Dans un environnement où les pays, les régions, les langues et les cultures se retrouvent tous et toutes dans la même soupière numérique anglophone, fermement brassée par les milliardaires américains qui rigolent à longueur de journée de nos petits travers régionaux, sur Facebook et autres plateformes divertissantes, la vie dans nos régions, la vie, la mort, le succès, la joie et la tragédie des gens que nous connaissons n’ont plus aucune importance.

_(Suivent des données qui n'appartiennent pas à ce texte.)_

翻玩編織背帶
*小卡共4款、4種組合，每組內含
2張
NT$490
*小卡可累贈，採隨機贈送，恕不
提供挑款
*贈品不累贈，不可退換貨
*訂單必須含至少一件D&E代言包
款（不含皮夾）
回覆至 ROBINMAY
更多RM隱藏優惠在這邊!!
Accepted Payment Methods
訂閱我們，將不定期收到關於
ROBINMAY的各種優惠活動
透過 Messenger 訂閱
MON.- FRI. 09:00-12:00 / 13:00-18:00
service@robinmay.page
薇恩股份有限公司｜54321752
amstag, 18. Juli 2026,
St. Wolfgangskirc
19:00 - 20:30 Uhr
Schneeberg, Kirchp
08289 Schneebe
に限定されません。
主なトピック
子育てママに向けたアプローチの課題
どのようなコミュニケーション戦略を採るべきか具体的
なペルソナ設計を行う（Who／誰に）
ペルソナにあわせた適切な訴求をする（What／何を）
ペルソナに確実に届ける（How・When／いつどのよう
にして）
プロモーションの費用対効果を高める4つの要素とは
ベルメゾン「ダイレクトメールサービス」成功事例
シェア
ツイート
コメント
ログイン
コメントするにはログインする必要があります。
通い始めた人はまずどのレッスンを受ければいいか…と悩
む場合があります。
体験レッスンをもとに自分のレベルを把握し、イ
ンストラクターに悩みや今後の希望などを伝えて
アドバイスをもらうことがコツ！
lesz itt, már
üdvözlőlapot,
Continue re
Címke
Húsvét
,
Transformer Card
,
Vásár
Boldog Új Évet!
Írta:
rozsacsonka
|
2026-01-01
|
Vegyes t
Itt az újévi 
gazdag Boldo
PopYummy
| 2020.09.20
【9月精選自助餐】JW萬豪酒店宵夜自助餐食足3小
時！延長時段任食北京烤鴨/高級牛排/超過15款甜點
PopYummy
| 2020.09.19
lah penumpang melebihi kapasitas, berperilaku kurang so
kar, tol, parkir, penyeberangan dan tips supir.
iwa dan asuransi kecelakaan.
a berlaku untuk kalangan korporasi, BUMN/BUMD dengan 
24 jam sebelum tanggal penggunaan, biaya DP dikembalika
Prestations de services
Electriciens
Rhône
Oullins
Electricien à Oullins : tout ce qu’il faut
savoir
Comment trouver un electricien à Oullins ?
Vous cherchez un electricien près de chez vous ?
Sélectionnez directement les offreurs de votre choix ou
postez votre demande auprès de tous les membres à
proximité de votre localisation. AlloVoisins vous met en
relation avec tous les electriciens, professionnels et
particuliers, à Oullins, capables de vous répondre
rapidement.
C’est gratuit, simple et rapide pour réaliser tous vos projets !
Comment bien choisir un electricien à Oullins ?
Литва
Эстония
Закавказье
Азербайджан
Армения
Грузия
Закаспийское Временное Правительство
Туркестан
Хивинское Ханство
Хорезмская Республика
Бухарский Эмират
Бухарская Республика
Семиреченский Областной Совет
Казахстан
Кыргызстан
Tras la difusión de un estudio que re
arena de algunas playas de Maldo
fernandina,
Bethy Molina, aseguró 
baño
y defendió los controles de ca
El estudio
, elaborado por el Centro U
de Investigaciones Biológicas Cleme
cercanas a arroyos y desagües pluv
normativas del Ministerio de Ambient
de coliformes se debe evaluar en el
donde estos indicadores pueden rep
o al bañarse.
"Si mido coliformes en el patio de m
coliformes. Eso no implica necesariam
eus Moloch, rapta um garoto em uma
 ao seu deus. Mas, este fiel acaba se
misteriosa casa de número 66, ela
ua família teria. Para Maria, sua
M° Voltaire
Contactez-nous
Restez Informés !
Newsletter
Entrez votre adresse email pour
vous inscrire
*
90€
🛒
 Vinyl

Sauf, bien entendu, lorsqu’à l’occasion, un cerveau dérangé par tout ce délire des médias sociaux propulse un assassinat massif à la une, même si ça se passe au fond d’un village perdu. Alors là, oui, tout le monde est au rendez-vous. Question de visibilité. Ces rendez-vous devenus récurrents, d’ailleurs, font un peu penser au concept de l’univers malsain de la pornographie: consommer vite et soulager le quidam jusqu’à sa prochaine envie d’horreur collective activée par ses hormones.
Le ministre de la Culture et des Communications du Québec a peut-être ses raisons de placer 25 de nos millions dans le Cloud. Quelque chose comme passer le message, élever au-dessus de la soupe numérique le drapeau du Québec pour dire essentiellement à tout le monde qu’ici, la violence conjugale est pas belle du tout, ou que le suicide est une mauvaise idée. Ça va certainement aider chacun d’entre nous à se sentir mieux de voir ça sur Facebook. Bien qu’à tout prendre, ça pourrait certainement avoir le même impact dans nos journaux régionaux.
Finalement, c’est un peu comme aux JO: on n’a d’yeux que pour les gagnants. Pas étonnant que le premier ministre du Canada, en parlant de notre époque, parle de rupture. Une rupture consacrée, au Québec, par l’indifférence répétée de notre gouvernement envers les serviteurs de l’information régionale que nous sommes.